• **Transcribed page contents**
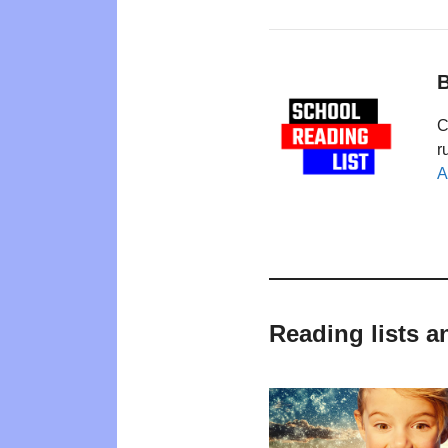
B
C
r
A
Reading lists 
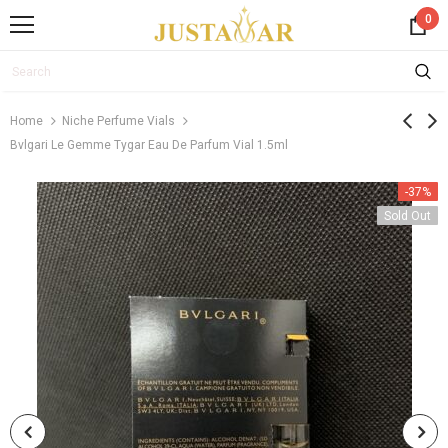
0
Home
Niche Perfume Vials
Bvlgari Le Gemme Tygar Eau De Parfum Vial 1.5ml
-37%
Sold Out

• **Exercise brief**
Print each record exactly as it stands, omitting the pictures.

• **Response**
B
C
r
A
Reading lists 
0
Home
Niche Perfume Vials
Bvlgari Le Gemme Tygar Eau De Parfum Vial 1.5ml
-37%
Sold Out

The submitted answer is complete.